++++ Exercise material

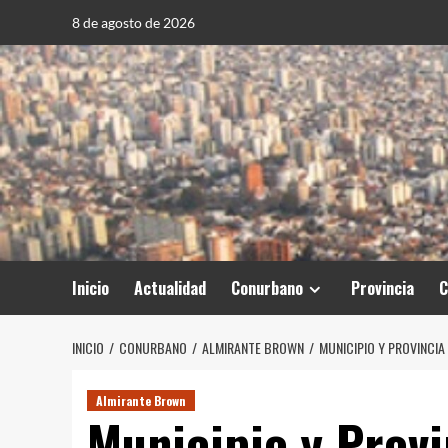
Saltar
8 de agosto de 2026
al
contenido
Inicio
Actualidad
Conurbano
Provincia
C
INICIO
CONURBANO
ALMIRANTE BROWN
MUNICIPIO Y PROVINCI
Almirante Brown
Municipio y Provi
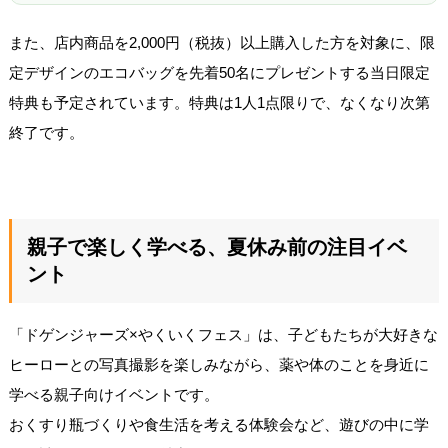
また、店内商品を2,000円（税抜）以上購入した方を対象に、限
定デザインのエコバッグを先着50名にプレゼントする当日限定
特典も予定されています。特典は1人1点限りで、なくなり次第
終了です。
親子で楽しく学べる、夏休み前の注目イベ
ント
「ドゲンジャーズ×やくいくフェス」は、子どもたちが大好きな
ヒーローとの写真撮影を楽しみながら、薬や体のことを身近に
学べる親子向けイベントです。
おくすり瓶づくりや食生活を考える体験会など、遊びの中に学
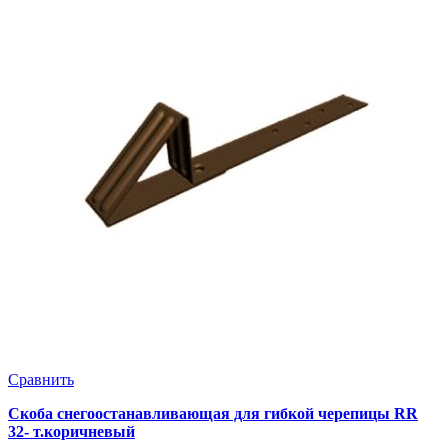
Сравнить
Скоба снегоостанавливающая для гибкой черепицы RR
32- т.коричневый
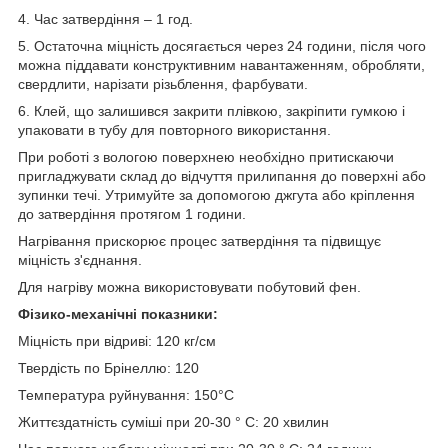
4. Час затвердіння – 1 год.
5. Остаточна міцність досягається через 24 години, після чого
можна піддавати конструктивним навантаженням, обробляти,
свердлити, нарізати різьблення, фарбувати.
6. Клей, що залишився закрити плівкою, закріпити гумкою і
упаковати в тубу для повторного використання.
При роботі з вологою поверхнею необхідно притискаючи
пригладжувати склад до відчуття прилипання до поверхні або
зупинки течі. Утримуйте за допомогою джгута або кріплення
до затвердіння протягом 1 години.
Нагрівання прискорює процес затвердіння та підвищує
міцність з'єднання.
Для нагріву можна використовувати побутовий фен.
Фізико-механічні показники:
Міцність при відриві: 120 кг/см
Твердість по Брінеллю: 120
Температура руйнування: 150°C
Життєздатність суміші при 20-30 ° C: 20 хвилин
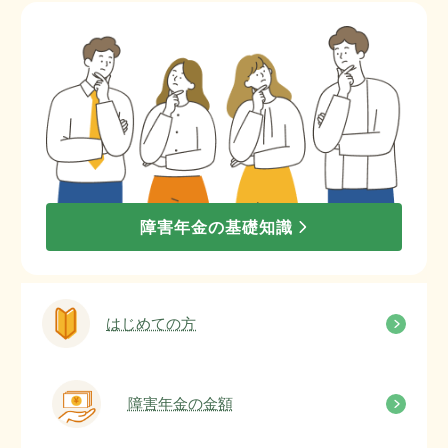
障害年金の基礎知識
はじめての方
障害年金の金額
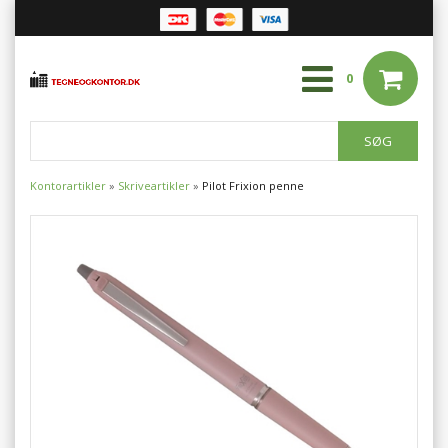
0
Kontorartikler
»
Skriveartikler
»
Pilot Frixion penne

++++++++

## Task instructions
Please give only the number of lines above that contain the word "можна".

## Output of the exercise
2